The government shutdown has entered uncharted waters — it is now the longest full shutdown in American history. And we are hearing firsthand that the impact on the housing sector is dire and growing worse by the day.
In rural Oklahoma, Realtor Christina shared what she’s seeing. “Roughly 80 percent of our home loans are USDA or HUD-184 programs,” she said. “We’re already feeling the impact. We had two closings scheduled for Friday, but beyond that, our pipeline has essentially stalled until the government reopens and approvals resume.”
That means nearly every aspect of her business is frozen. “Our phones have gone quiet,” she said. “Offers aren’t being made or accepted, and showings have slowed significantly. We have one triple closing completely held up waiting on a USDA buyer, and we’re now over a month into extensions. Each of these buyers has already invested thousands into earnest money, appraisals, inspections and title work, and we’re doing everything we can to keep sellers from walking away.”
Her story captures what small-town real estate professionals across the country are facing. For many buyers, this home is their chance at stability and generational wealth. Each day the shutdown continues pushes that dream further out of reach.

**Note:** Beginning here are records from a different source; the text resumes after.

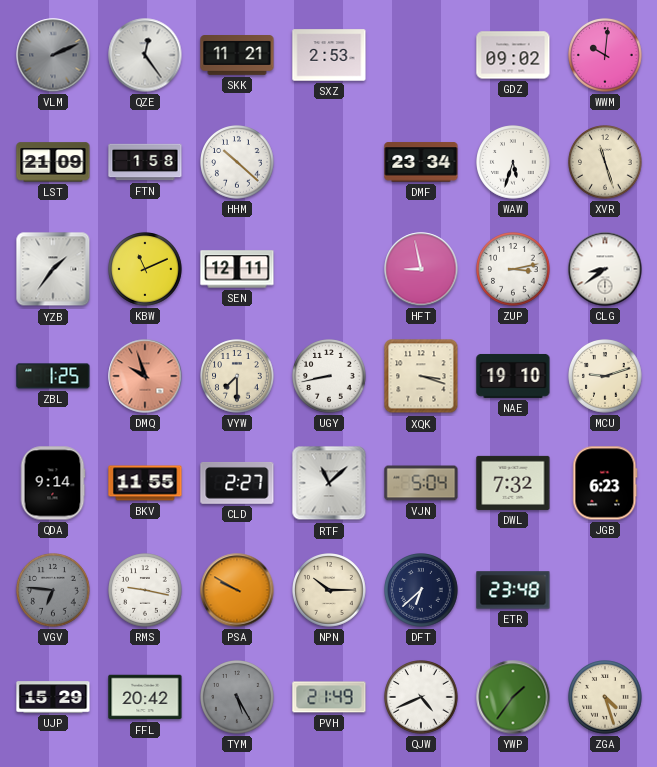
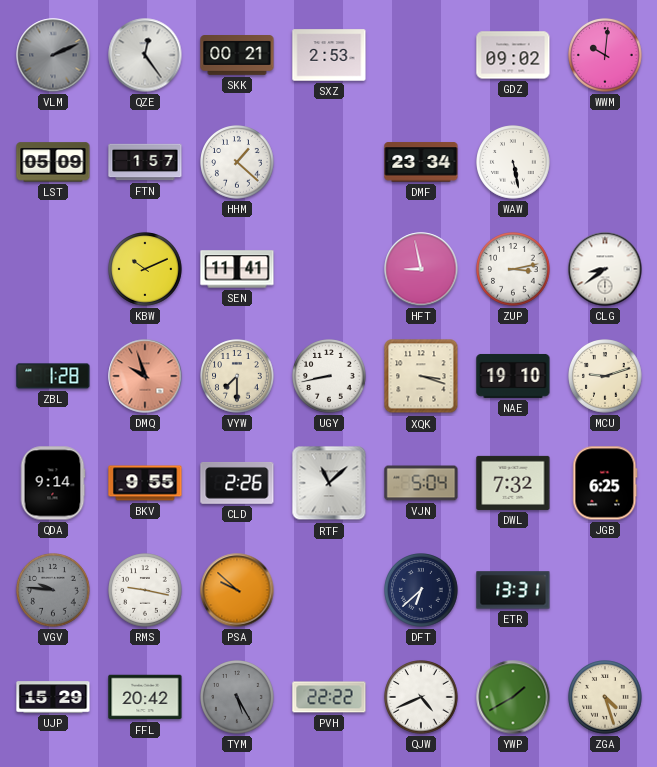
SKK: 11:21 -> 00:21
LST: 21:09 -> 05:09
FTN: 1:58 -> 1:57
HHM: 10:22 -> 1:22
WAW: 5:33 -> 5:28
XVR: 11:27 -> none
YZB: 1:36 -> none
KBW: 11:11 -> 10:11
SEN: 12:11 -> 11:41
ZBL: 1:25 -> 1:28
BKV: 11:55 -> 9:55
CLD: 2:27 -> 2:26
JGB: 6:23 -> 6:25
VGV: 6:46 -> 9:46
PSA: 9:50 -> 9:52
NPN: 10:15 -> none
ETR: 23:48 -> 13:31
PVH: 21:49 -> 22:22
YWP: 1:36 -> 1:40
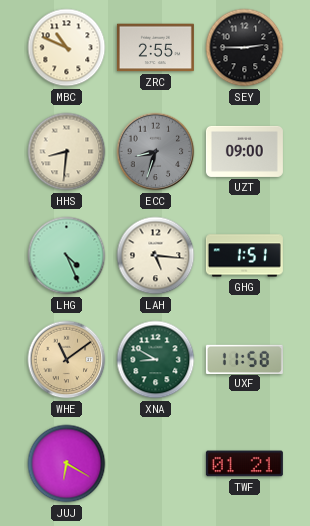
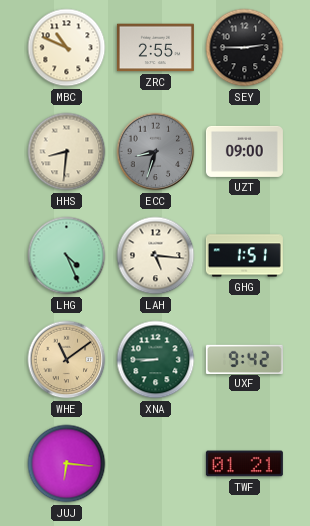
XNA: 8:50 -> 8:45
UXF: 11:58 -> 9:42
JUJ: 6:20 -> 6:16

The USDA and HUD-184 programs Christina referenced are designed precisely for the communities that can least afford a disruption. USDA loans serve low- to moderate-income families in rural America, while HUD-184 loans provide financing for Native American borrowers who often face limited mortgage options. Loan endorsements are also backing up at the Federal Housing Administration and Department of Veterans Affairs. Together, these programs represent a lifeline for millions of Americans.

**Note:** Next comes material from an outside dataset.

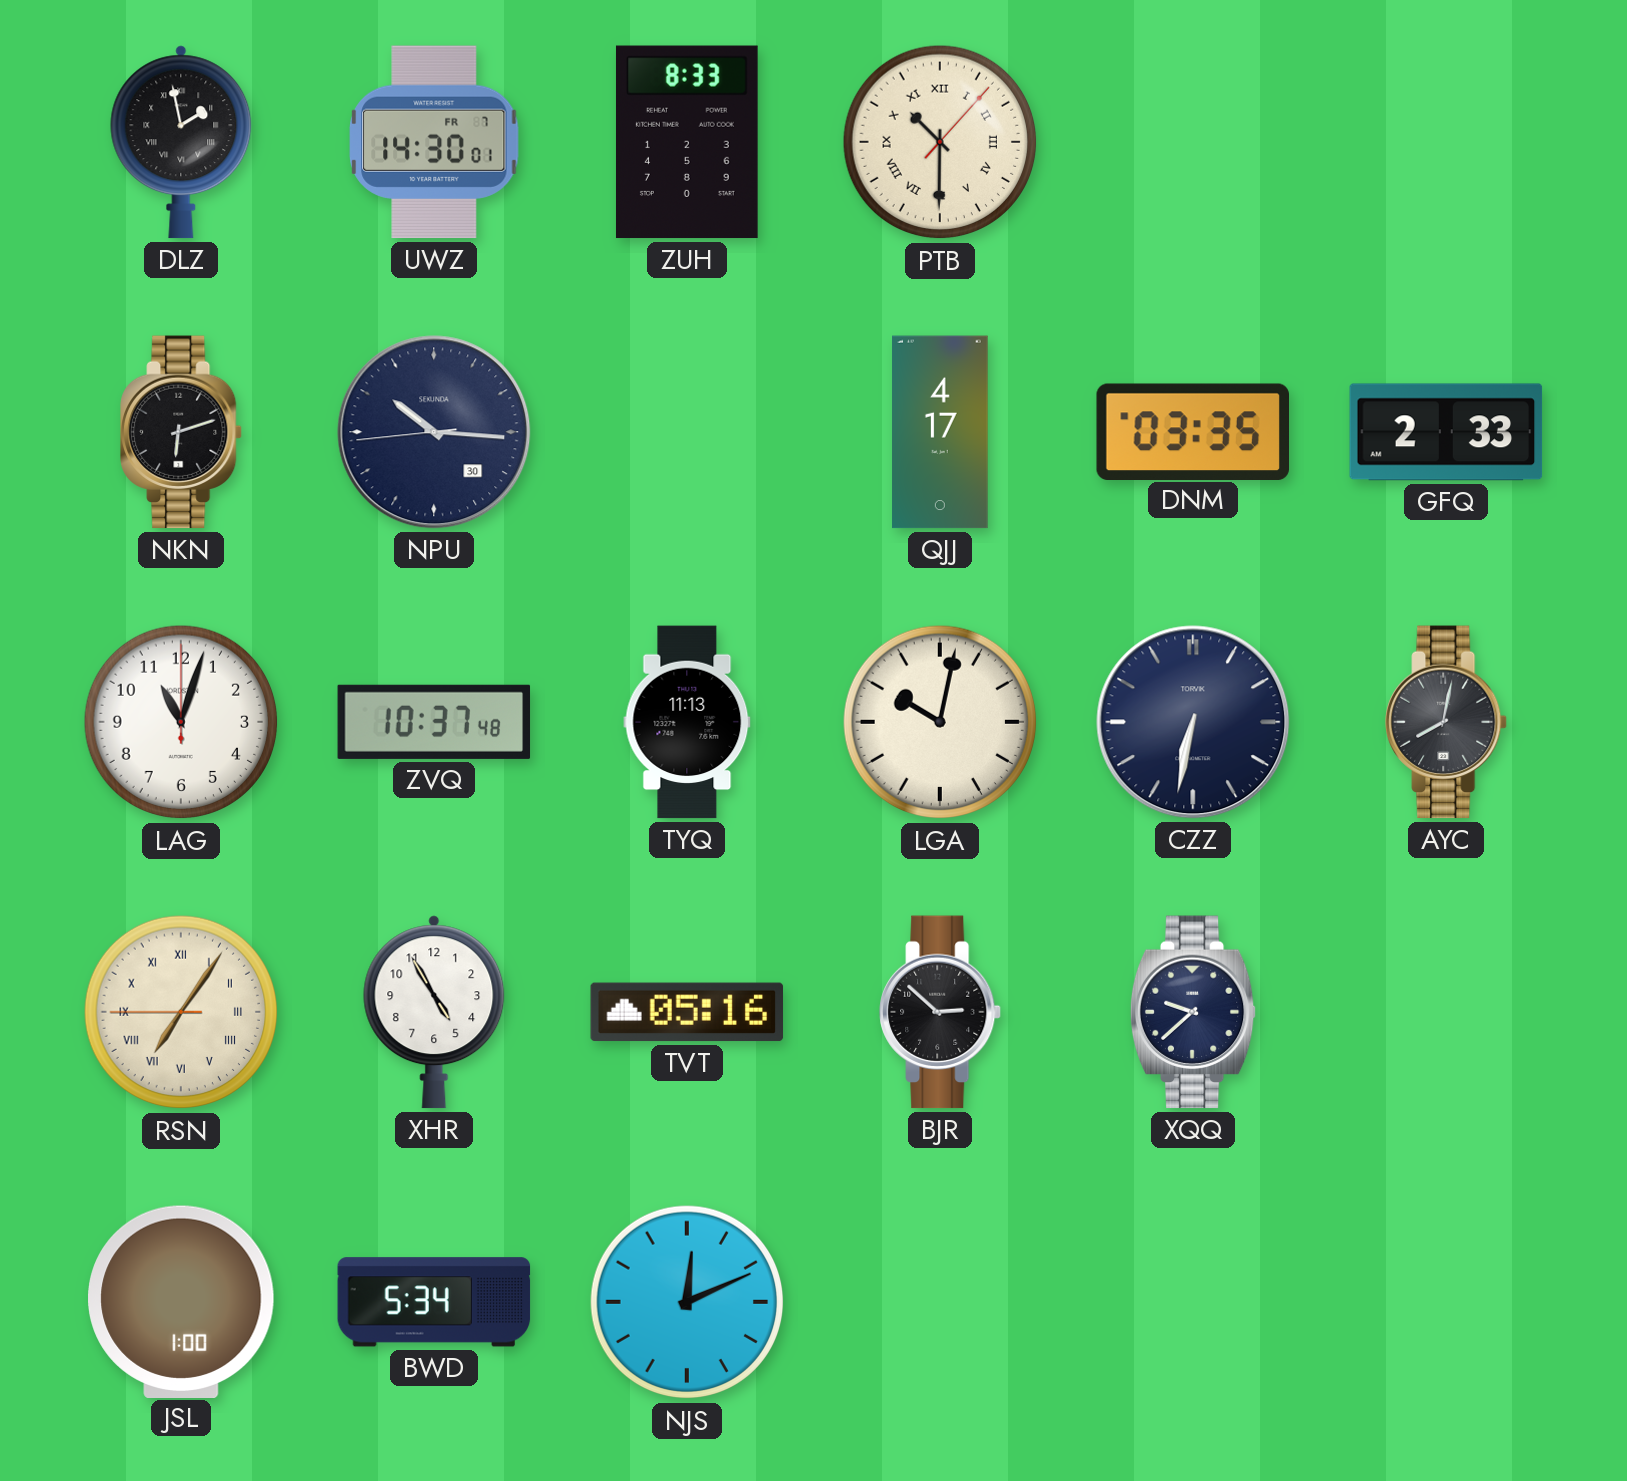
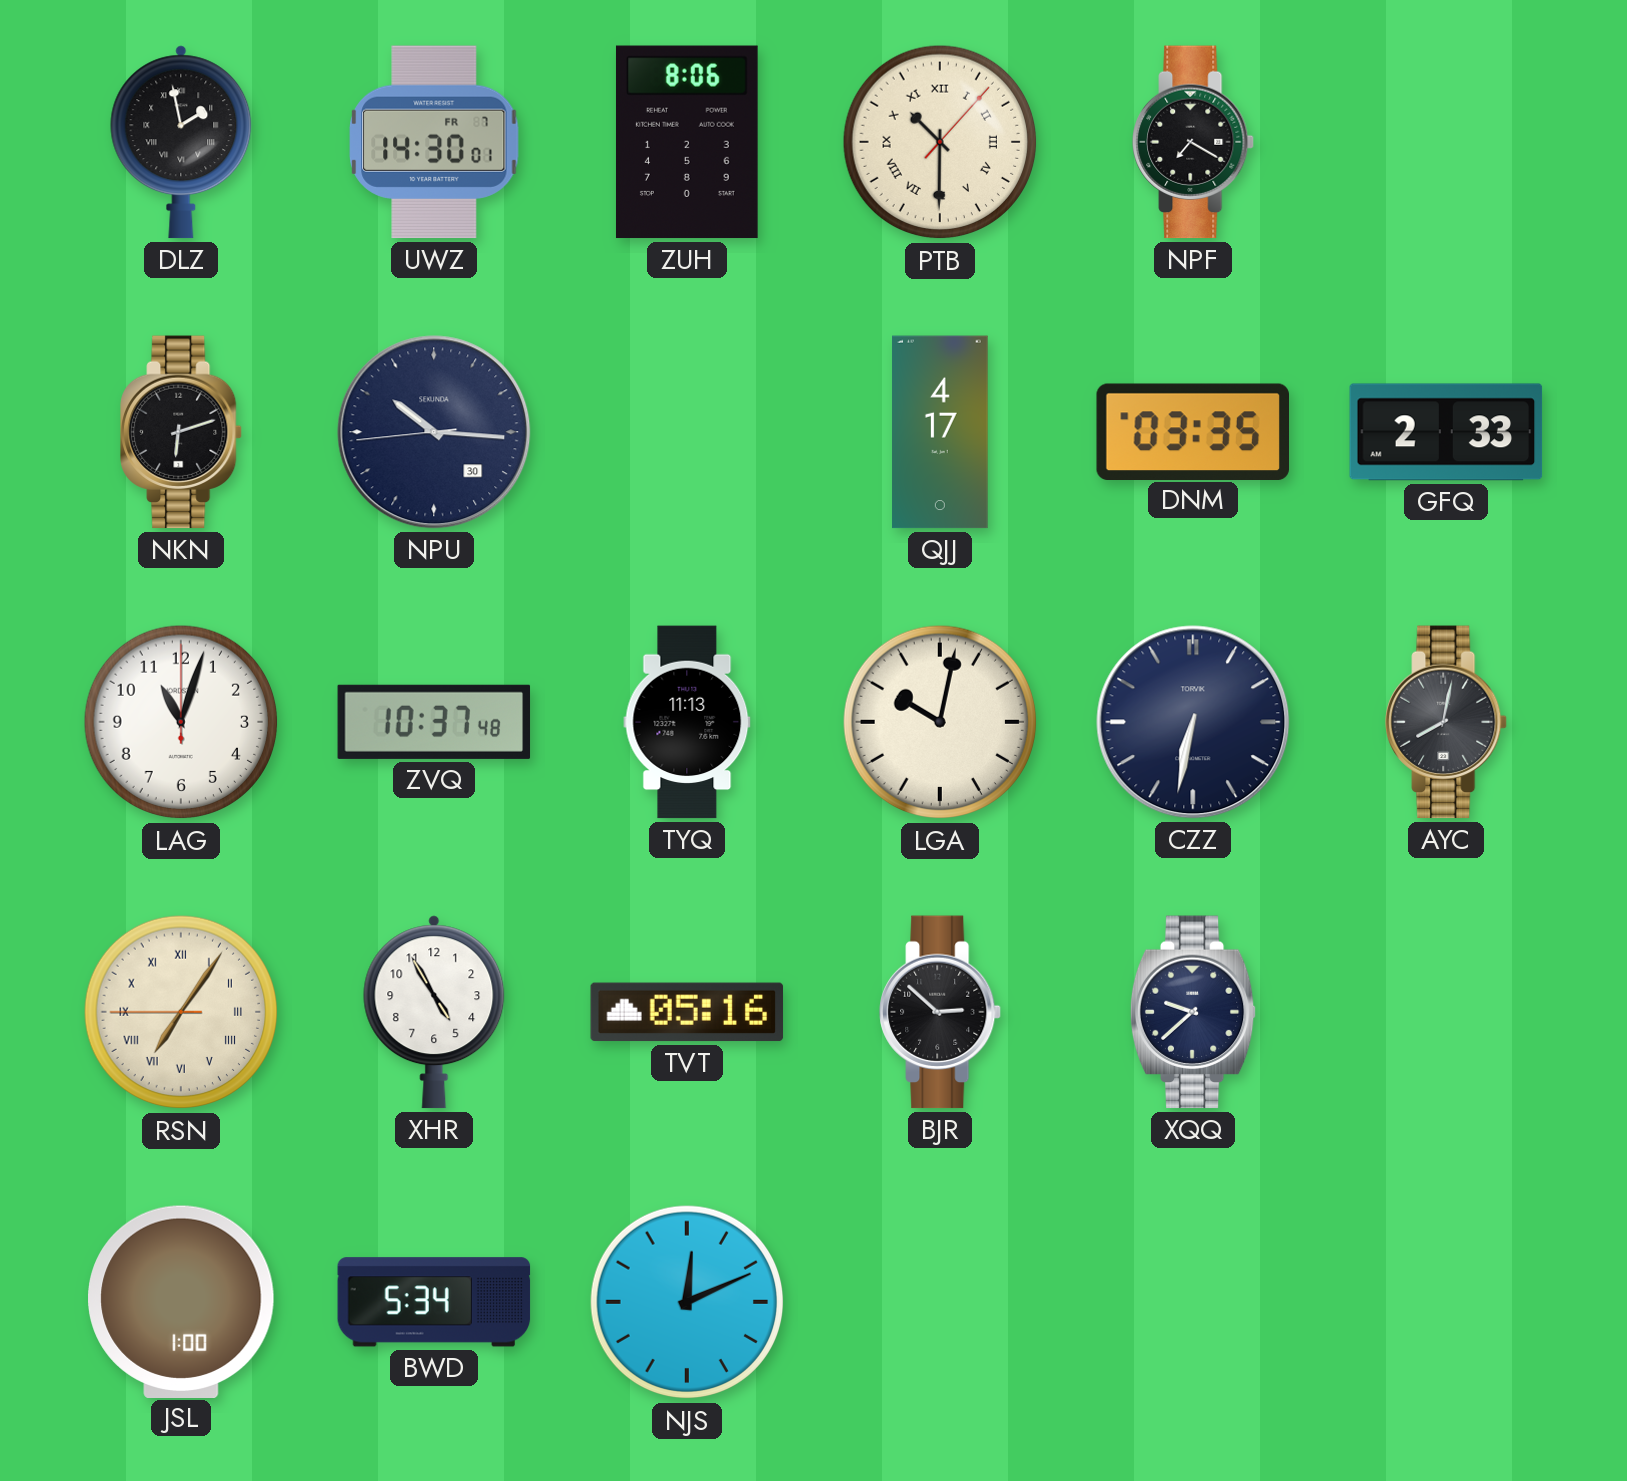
ZUH: 8:33 -> 8:06
NPF: none -> 7:20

Now, with these rural and tribal mortgage programs frozen, transactions are stalled indefinitely. Appraisals expire, rate locks lapse and approvals vanish. For families living paycheck to paycheck, there’s no cushion to start over. Sellers, unsure when they’ll ever close, are walking away from deals and relisting their homes — often at higher prices.
Her experience illustrates a reality often lost in the headlines: for many homebuyers and sellers, the damage from a federal shutdown is already here. What Washington policymakers call a “temporary funding lapse” is, in practice, a permanent setback for families who have saved, planned and dreamed of homeownership.
The effects are cascading through local economies. Each delayed closing hurts an entire network of professionals — appraisers, inspectors, contractors, lenders, and title companies — and drains momentum from small towns and city neighborhoods alike.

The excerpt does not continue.